What the exercise asks: Report back every line below that carries the word "Paradox".

════

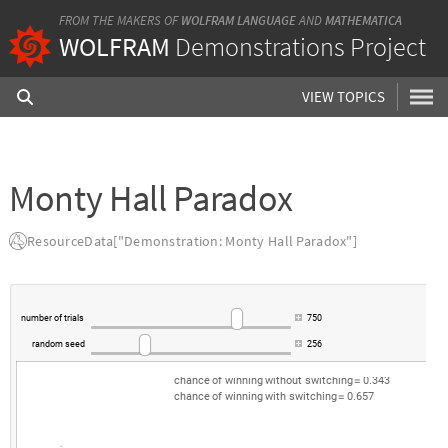
FROM THE MAKERS OF
WOLFRAM LANGUAGE
AND
MATHEMATICA
WOLFRAM
Demonstrations Project
VIEW TOPICS
Monty Hall Paradox
ResourceData["Demonstration: Monty Hall Paradox"]
number
of
trials
750
random
seed
256
chance
of
winning
without
switching
0.343
=
chance
of
winning
with
switching
0.657
=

════

Your response:
Monty Hall Paradox
ResourceData["Demonstration: Monty Hall Paradox"]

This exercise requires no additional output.